Applies To: Windows Server 2003, Windows Server 2003 R2, Windows Server 2003 with SP1, Windows Server 2003 with SP2

In some circumstances, you may need to deploy one or more licensing-only servers that are not members of the root cluster. You typically do this to support departments that require direct control over issuing both publishing and use licenses, such as a legal department with security requirements that necessitate departmental-level control. The root cluster provides the account certification service for the licensing servers. The combination of a root certification cluster and one or more licensing-only cluster is called a distributed topology.

Similar to the root certification cluster, the licensing-only cluster uses its own load-balancing service. Each licensing-only cluster uses a separate SQL Server instance to provide the configuration and logging databases for that particular cluster.

Although you can set up the RMS installation to run only the certification services from the root cluster, as well as run the entire licensing service from one or more licensing-only clusters, this is not the typical configuration. Generally, you would increase the number of physical servers that are in the root cluster to meet performance and redundancy requirements instead of deploying separate licensing-only clusters (unless you need departmental support for licensing). The following diagram illustrates this deployment.

Distributed topology

Building a distributed topology can increase administrative costs to your organization because a distributed topology is inherently more complex. If your organization has multiple licensing-only clusters and multiple forests, you may need to perform registry overrides on the RMS client computers to ensure that they make their licensing requests from the correct RMS server. Additionally, trust issues can occur across domains. This requires you to further configure your domains to enable the consumption of RMS-protected content.

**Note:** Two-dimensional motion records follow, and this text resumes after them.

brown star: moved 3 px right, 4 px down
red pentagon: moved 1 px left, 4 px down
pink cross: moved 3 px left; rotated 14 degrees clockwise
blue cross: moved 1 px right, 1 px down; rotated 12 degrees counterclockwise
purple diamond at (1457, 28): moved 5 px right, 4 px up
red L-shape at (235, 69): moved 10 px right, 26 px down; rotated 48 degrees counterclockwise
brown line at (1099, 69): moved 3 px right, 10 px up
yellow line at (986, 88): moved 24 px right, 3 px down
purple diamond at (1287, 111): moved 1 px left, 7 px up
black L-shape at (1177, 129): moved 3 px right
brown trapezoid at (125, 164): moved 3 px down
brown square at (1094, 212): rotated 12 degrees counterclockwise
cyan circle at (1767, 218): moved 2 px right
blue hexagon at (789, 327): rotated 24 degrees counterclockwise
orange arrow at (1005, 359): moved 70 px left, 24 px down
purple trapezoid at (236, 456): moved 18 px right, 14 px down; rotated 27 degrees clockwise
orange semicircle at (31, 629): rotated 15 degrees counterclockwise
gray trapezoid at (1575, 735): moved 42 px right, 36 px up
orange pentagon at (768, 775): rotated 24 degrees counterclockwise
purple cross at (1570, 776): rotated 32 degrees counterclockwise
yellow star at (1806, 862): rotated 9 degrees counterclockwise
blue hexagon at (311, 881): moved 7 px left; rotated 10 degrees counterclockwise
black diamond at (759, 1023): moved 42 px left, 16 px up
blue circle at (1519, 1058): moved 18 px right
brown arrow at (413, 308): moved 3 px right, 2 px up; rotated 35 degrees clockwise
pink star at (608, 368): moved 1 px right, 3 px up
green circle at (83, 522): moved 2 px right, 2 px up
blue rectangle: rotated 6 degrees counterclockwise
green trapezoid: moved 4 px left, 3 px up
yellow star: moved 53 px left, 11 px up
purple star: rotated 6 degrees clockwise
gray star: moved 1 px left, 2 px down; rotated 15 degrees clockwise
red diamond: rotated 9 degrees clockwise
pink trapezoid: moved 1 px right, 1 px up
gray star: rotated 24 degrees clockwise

Service Connection Points in a Distributed Topology

When you provision an RMS server, a cluster URL is added to the Active Directory forest in a service connection point (SCP). There is an SCP for the root cluster and for each licensing-only cluster that is provisioned in the forest. The SCP must be registered for the root cluster before you provision a licensing-only cluster. When you provision the licensing-only cluster, the subenrollment process uses that URL to find the root cluster on your network and obtain a server licensor certificate.

If you deploy a root cluster with multiple RMS servers, each server in the cluster must be able to be virtually addressed behind a shared URL.

There are a number of implementations of virtual addressing, such as round-robin DNS, the Network Load Balancing service, hardware solutions, and so on. Virtual addressing provides load balancing across the servers and also removes the dependency on any one server for licensing and publishing.

RMS uses the shared URL for its license-acquisition URL, as well as for the published value that client computers use when looking up their RMS cluster via the SCP in Active Directory or in the client computer's registry. No end-user computer requires direct access to any single server in a cluster.